- **Input data**
╔══

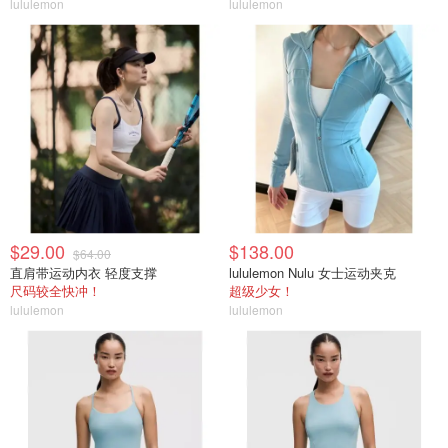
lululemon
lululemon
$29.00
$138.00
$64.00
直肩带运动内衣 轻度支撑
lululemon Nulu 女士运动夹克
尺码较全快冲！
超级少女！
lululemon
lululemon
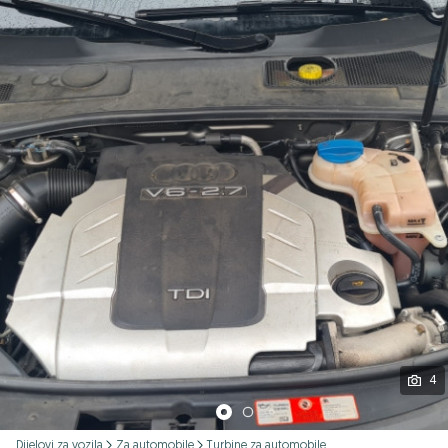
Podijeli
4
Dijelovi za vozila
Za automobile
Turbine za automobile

╚══
╔══

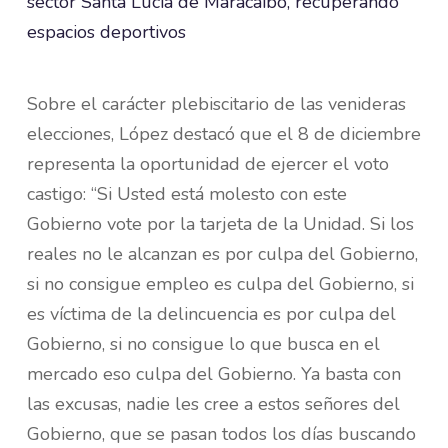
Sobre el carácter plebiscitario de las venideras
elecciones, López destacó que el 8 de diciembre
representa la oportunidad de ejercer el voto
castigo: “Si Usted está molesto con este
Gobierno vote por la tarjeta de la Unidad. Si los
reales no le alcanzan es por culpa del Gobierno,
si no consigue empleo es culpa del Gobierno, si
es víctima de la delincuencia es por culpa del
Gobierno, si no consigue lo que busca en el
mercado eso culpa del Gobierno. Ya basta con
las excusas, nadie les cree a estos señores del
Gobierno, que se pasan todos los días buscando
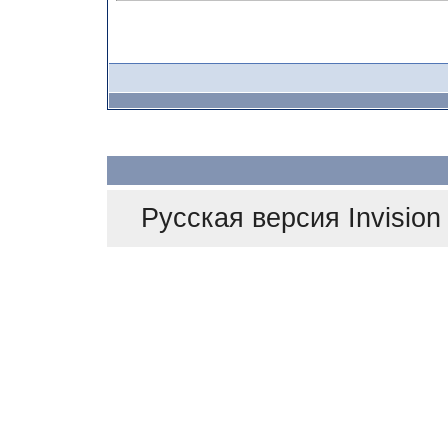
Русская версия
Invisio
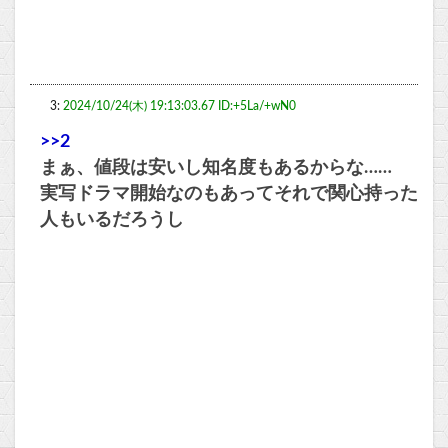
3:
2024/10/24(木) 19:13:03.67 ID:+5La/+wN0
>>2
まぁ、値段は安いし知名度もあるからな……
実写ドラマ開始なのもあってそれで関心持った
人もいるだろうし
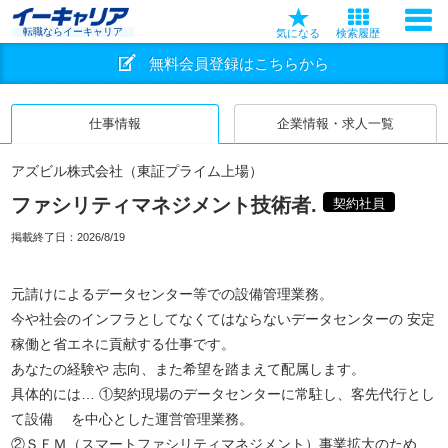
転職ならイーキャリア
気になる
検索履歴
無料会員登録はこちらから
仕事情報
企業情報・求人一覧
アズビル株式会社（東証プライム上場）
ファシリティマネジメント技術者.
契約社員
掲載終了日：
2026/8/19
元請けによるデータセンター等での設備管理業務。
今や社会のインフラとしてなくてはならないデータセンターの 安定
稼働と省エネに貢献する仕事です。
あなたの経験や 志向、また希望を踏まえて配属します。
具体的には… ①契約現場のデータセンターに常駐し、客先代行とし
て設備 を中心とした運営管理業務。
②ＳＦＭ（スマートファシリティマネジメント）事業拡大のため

╚══

Copy the lines above exactly, starting at the one with "representa la oportunidad de ejercer el voto" and ending at the one with "稼働と省エネに貢献する仕事です。", both included. Leave out any pictures and add nothing else.

- **Result of this exercise**
representa la oportunidad de ejercer el voto
castigo: “Si Usted está molesto con este
Gobierno vote por la tarjeta de la Unidad. Si los
reales no le alcanzan es por culpa del Gobierno,
si no consigue empleo es culpa del Gobierno, si
es víctima de la delincuencia es por culpa del
Gobierno, si no consigue lo que busca en el
mercado eso culpa del Gobierno. Ya basta con
las excusas, nadie les cree a estos señores del
Gobierno, que se pasan todos los días buscando
Русская версия
Invisio
3:
2024/10/24(木) 19:13:03.67 ID:+5La/+wN0
>>2
まぁ、値段は安いし知名度もあるからな……
実写ドラマ開始なのもあってそれで関心持った
人もいるだろうし
転職ならイーキャリア
気になる
検索履歴
無料会員登録はこちらから
仕事情報
企業情報・求人一覧
アズビル株式会社（東証プライム上場）
ファシリティマネジメント技術者.
契約社員
掲載終了日：
2026/8/19
元請けによるデータセンター等での設備管理業務。
今や社会のインフラとしてなくてはならないデータセンターの 安定
稼働と省エネに貢献する仕事です。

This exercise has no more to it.